Problem to solve: Retype the entries exactly; omit all pictures.

---------------

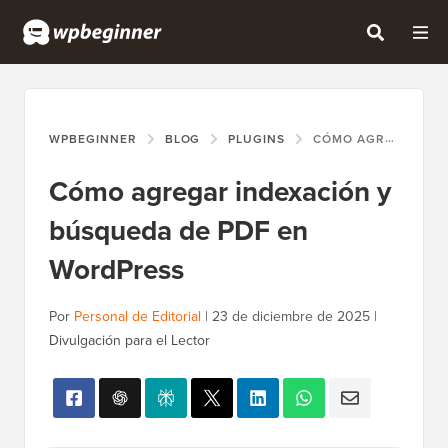
WPBEGINNER
BLOG
PLUGINS
CÓMO AGREGAR INDEXACIÓN Y BÚSQUEDA DE PDF EN WORDPRESS
Cómo agregar indexación y
búsqueda de PDF en
WordPress
Por
Personal de Editorial
|
23 de diciembre de 2025
|
Divulgación para el Lector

---------------

Your solution:
WPBEGINNER
BLOG
PLUGINS
CÓMO AGREGAR INDEXACIÓN Y BÚSQUEDA DE PDF EN WORDPRESS
Cómo agregar indexación y
búsqueda de PDF en
WordPress
Por
Personal de Editorial
|
23 de diciembre de 2025
|
Divulgación para el Lector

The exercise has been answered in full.